A minor update on:
"Note that for level (1) one does not really need to store counts. One
can simply store the winning lexical form for each surface form."
I would never store winning surface forms for unambiguous forms.
I would never store winning surface forms where there is no clear win
(i.e., a certain number of times).
This would make the list shorter
Mikel
On Sun, 26 de Oct 2014 a les 7:00 PM, Mikel Forcada <m...@dlsi.ua.es>
wrote:
Fran, folks, here's the feedback I promised.
As I said, this is a great idea, particuarly to round off the work by
a constraint grammar, and I think the breakdown in GCI tasks could
work, perhaps excepting the integration in the current tagger.
In a trained corpus we could collect counts in various levels as a
fallback:
(1) Complete lexical forms: cantar.vblex.ifi.1.pl
(2) Lemma-less counts: *.vblex.ifi.1.pl
(3) Category only: *.vblex.*
The last two levels can be determined without any need for a
configuration file.
So that for an unknown word we can use some more general counts.
These general counts could be obtained from untagged corpora using
naïve fractional counting, as was done in SWPOST when no context was
taken into account.
Note that for level (1) one does not really need to store counts. One
can simply store the winning lexical form for each surface form.
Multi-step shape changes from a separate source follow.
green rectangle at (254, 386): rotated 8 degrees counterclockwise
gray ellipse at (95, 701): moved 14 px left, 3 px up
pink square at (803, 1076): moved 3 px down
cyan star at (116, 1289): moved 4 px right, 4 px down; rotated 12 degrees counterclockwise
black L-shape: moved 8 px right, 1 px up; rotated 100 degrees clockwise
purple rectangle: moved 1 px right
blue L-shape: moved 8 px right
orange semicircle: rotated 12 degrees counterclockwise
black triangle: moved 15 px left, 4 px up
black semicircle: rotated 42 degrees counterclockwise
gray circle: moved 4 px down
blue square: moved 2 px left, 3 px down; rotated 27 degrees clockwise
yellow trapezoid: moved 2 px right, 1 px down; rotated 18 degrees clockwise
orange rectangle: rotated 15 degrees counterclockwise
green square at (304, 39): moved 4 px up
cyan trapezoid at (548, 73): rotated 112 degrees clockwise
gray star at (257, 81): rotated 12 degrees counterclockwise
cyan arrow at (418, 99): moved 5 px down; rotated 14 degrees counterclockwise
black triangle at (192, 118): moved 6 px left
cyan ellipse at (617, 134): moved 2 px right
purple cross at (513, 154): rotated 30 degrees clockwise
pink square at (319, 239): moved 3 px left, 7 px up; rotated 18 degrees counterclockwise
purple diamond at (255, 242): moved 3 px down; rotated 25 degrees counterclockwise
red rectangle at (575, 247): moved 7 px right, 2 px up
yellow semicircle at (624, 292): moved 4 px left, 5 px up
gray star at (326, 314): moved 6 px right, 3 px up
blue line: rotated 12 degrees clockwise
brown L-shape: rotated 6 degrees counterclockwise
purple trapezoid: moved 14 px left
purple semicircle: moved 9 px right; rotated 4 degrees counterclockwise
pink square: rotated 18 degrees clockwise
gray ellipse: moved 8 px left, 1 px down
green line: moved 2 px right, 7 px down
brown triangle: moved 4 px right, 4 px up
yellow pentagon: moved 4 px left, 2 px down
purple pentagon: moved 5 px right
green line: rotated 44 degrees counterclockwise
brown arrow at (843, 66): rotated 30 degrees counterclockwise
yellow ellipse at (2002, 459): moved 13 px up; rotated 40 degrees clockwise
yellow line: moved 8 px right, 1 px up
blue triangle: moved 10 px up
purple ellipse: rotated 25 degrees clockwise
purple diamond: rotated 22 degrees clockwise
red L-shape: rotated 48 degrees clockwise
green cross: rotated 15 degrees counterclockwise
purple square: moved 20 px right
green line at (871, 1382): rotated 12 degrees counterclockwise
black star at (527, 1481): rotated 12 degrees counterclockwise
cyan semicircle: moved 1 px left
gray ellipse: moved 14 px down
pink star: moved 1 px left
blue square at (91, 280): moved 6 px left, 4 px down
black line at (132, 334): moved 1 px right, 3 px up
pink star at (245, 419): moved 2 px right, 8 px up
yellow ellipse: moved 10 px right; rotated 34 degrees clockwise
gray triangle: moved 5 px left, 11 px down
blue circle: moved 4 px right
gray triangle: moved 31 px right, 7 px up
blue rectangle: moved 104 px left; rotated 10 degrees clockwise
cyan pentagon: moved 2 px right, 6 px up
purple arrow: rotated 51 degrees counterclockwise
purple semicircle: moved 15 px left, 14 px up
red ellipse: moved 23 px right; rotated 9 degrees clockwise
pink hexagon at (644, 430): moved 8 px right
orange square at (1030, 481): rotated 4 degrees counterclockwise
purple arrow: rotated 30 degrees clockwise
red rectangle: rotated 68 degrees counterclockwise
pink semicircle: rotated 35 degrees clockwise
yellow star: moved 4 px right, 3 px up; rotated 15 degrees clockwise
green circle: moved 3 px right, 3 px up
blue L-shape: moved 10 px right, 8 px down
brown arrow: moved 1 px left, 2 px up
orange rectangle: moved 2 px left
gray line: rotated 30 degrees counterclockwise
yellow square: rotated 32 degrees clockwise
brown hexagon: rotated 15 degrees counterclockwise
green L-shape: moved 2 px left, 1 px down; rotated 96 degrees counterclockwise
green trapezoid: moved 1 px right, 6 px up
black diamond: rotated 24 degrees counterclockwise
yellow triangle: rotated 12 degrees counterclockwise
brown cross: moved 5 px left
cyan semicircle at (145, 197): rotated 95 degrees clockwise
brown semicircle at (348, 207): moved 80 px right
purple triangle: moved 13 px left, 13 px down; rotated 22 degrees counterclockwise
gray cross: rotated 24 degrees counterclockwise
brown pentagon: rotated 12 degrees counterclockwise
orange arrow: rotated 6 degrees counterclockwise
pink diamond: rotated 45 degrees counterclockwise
Note also that for levels (2) and (3) one does not really need to
store counts. An ordered list by decreasing number of frequency could
be enough: the first form found would win.
I would keep this separate from FSTs.
Cheers
Mikel
On Sun, 26 de Oct 2014 a les 4:07 PM, Francis Tyers
<fty...@prompsit.com> wrote:
Hey all,
I had this idea and would be interested in getting feedback. I think
it
could be nicely split into a series of GCI tasks...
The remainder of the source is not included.